Tak terasa, Momen Pilpres akan dilaksanakan beberapa hari lagi. Persaingan tidak hanya dirasakan oleh kedua paslon saja, akan tetapi juga dari pendukungnya. Di media sosial, para pendukung dari ke dua paslon saling memaparkan visi, misi, dan program kerja dari paslon pilihanya.
Sayangnya, persaingan yang seharusnya dilandasi nilai persaudaraan, dinodai dengan saling caci maki dari antar sebagian pendukung. Bahkan, saudara-saudara kita yang muslim juga terjebak caci maki dengan saudaranya yang muslim juga pada moment ini.
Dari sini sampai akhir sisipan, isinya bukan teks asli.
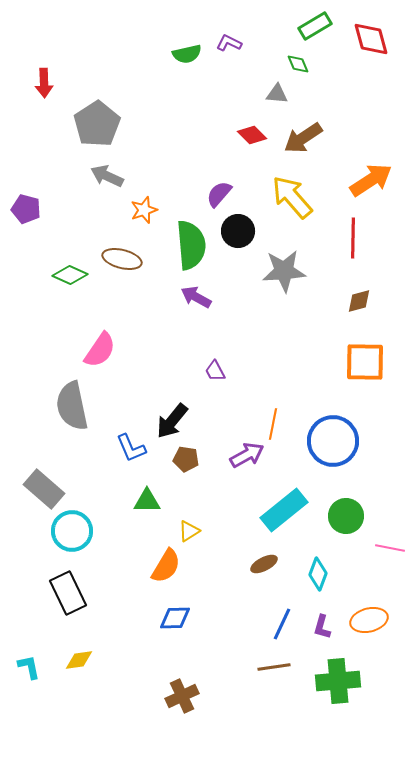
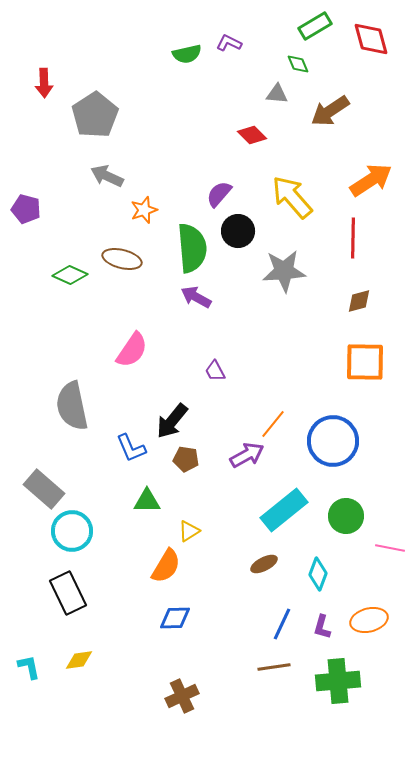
gray pentagon at (97, 124): moved 2 px left, 9 px up
brown arrow at (303, 138): moved 27 px right, 27 px up
green semicircle at (191, 245): moved 1 px right, 3 px down
pink semicircle at (100, 350): moved 32 px right
orange line at (273, 424): rotated 28 degrees clockwise
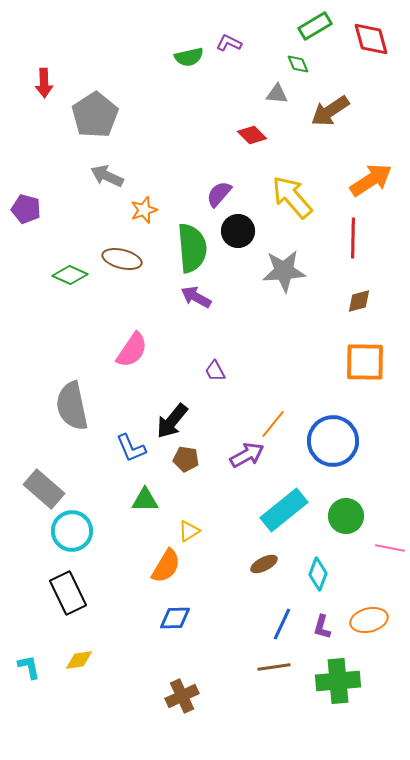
green semicircle at (187, 54): moved 2 px right, 3 px down
green triangle at (147, 501): moved 2 px left, 1 px up
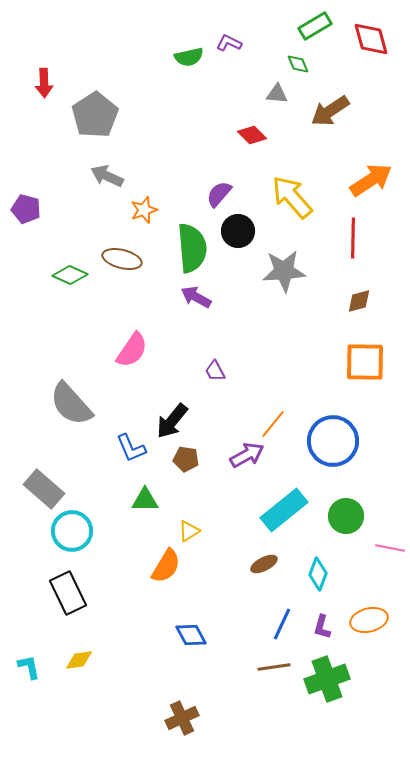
gray semicircle at (72, 406): moved 1 px left, 2 px up; rotated 30 degrees counterclockwise
blue diamond at (175, 618): moved 16 px right, 17 px down; rotated 64 degrees clockwise
green cross at (338, 681): moved 11 px left, 2 px up; rotated 15 degrees counterclockwise
brown cross at (182, 696): moved 22 px down
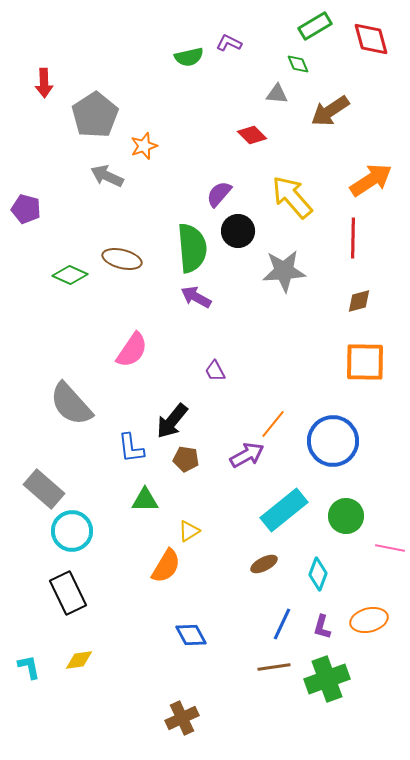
orange star at (144, 210): moved 64 px up
blue L-shape at (131, 448): rotated 16 degrees clockwise
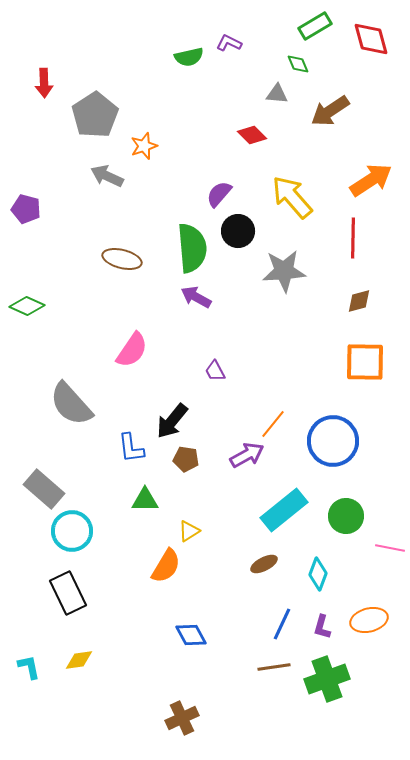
green diamond at (70, 275): moved 43 px left, 31 px down
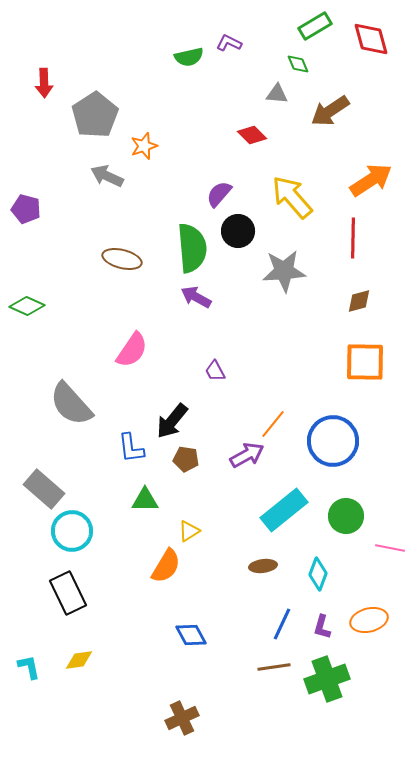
brown ellipse at (264, 564): moved 1 px left, 2 px down; rotated 20 degrees clockwise
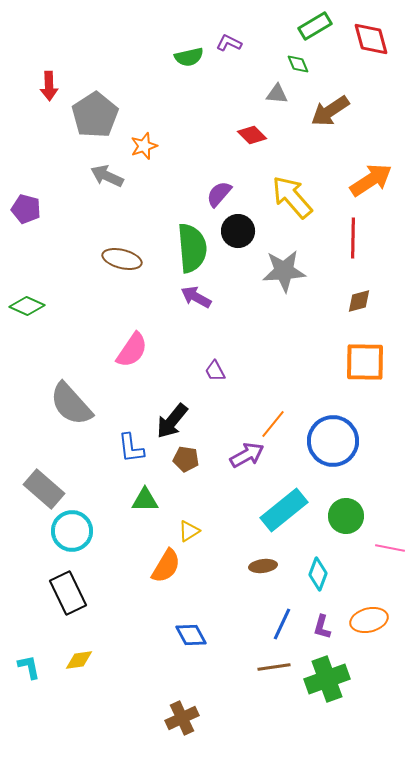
red arrow at (44, 83): moved 5 px right, 3 px down
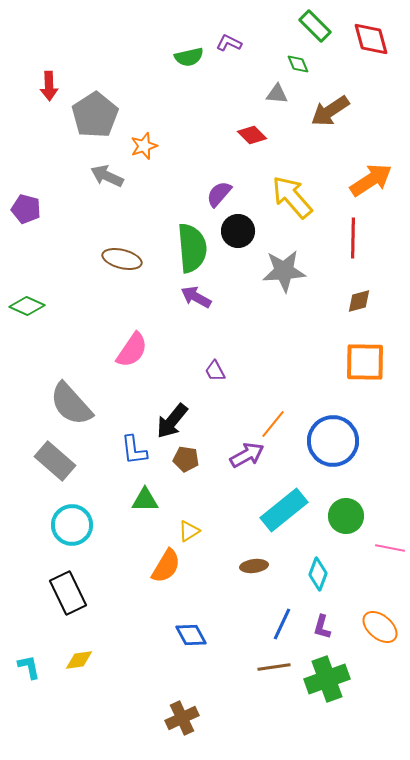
green rectangle at (315, 26): rotated 76 degrees clockwise
blue L-shape at (131, 448): moved 3 px right, 2 px down
gray rectangle at (44, 489): moved 11 px right, 28 px up
cyan circle at (72, 531): moved 6 px up
brown ellipse at (263, 566): moved 9 px left
orange ellipse at (369, 620): moved 11 px right, 7 px down; rotated 54 degrees clockwise
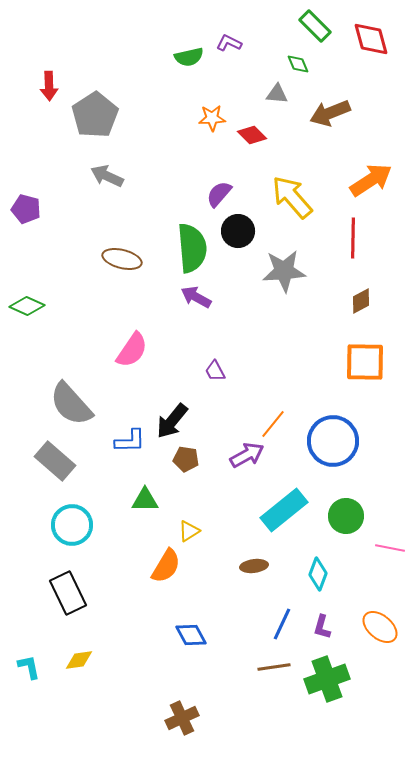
brown arrow at (330, 111): moved 2 px down; rotated 12 degrees clockwise
orange star at (144, 146): moved 68 px right, 28 px up; rotated 16 degrees clockwise
brown diamond at (359, 301): moved 2 px right; rotated 12 degrees counterclockwise
blue L-shape at (134, 450): moved 4 px left, 9 px up; rotated 84 degrees counterclockwise
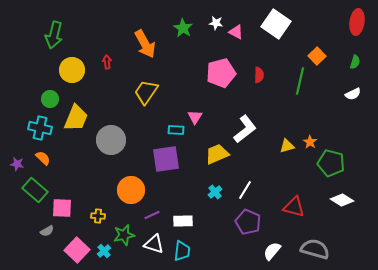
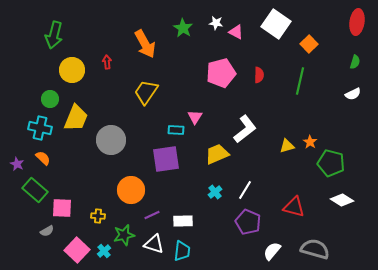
orange square at (317, 56): moved 8 px left, 12 px up
purple star at (17, 164): rotated 16 degrees clockwise
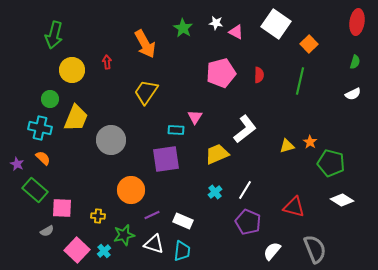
white rectangle at (183, 221): rotated 24 degrees clockwise
gray semicircle at (315, 249): rotated 52 degrees clockwise
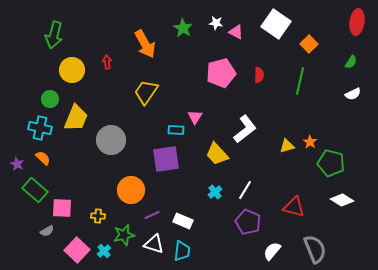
green semicircle at (355, 62): moved 4 px left; rotated 16 degrees clockwise
yellow trapezoid at (217, 154): rotated 110 degrees counterclockwise
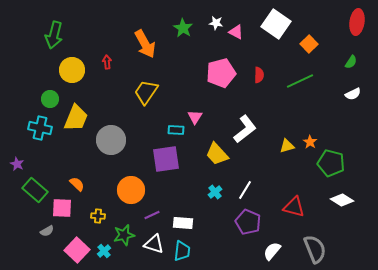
green line at (300, 81): rotated 52 degrees clockwise
orange semicircle at (43, 158): moved 34 px right, 26 px down
white rectangle at (183, 221): moved 2 px down; rotated 18 degrees counterclockwise
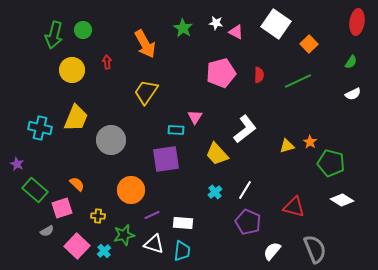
green line at (300, 81): moved 2 px left
green circle at (50, 99): moved 33 px right, 69 px up
pink square at (62, 208): rotated 20 degrees counterclockwise
pink square at (77, 250): moved 4 px up
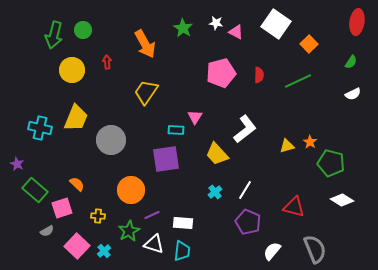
green star at (124, 235): moved 5 px right, 4 px up; rotated 15 degrees counterclockwise
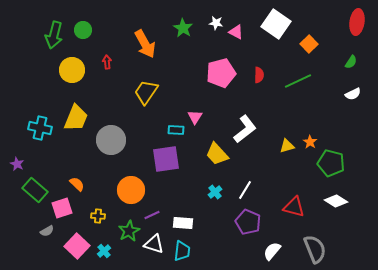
white diamond at (342, 200): moved 6 px left, 1 px down
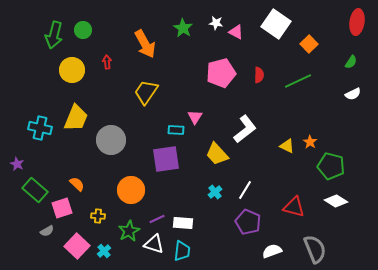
yellow triangle at (287, 146): rotated 42 degrees clockwise
green pentagon at (331, 163): moved 3 px down
purple line at (152, 215): moved 5 px right, 4 px down
white semicircle at (272, 251): rotated 30 degrees clockwise
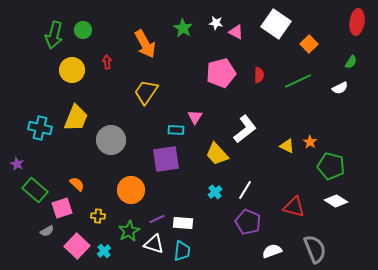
white semicircle at (353, 94): moved 13 px left, 6 px up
Perlu kita ingat, Nabi Muhammad SAW telah berpesan jauh sebelumnya kepada kita, bahwa sesama muslim itu adalah saudara, beliau bersabda:
الْمُسْلِمُ أَخُو الْمُسْلِمِ لاَ يَظْلِمُهُ وَلاَ يُسْلِمُهُ وَمَنْ كَانَ فِي حَاجَةِ أَخِيهِ كَانَ اللَّهُ فِي حَاجَتِهِ وَمَنْ فَرَّجَ عَنْ مُسْلِمٍ كُرْبَةً فَرَّجَ اللَّهُ عَنْهُ كُرْبَةً مِنْ كُرُبَاتِ يَوْمِ الْقِيَامَةِ وَمَنْ سَتَرَ مُسْلِمًا سَتَرَهُ اللَّهُ يَوْمَ الْقِيَامَةِ (رواه البخاري).
“Seorang Muslim adalah saudara bagi muslim lainya, dia tidak menzaliminya dan tidak membiarkanya untuk disakiti. Siapa yang membantu kebutuhan saudaranya, maka Allah akan membantu kebutuhanya. Siapa yang menghilangkan satu kesusahan seorang muslim, maka Allah menghilangkan satu kesusahan bgainya dari kesusahan-kesuhan hari kiamat. Dan siapa yang menutupi (aib) seorang muslim, maka Allah akan menutup aibnya pada hari kiamat. (H.R Bukhari)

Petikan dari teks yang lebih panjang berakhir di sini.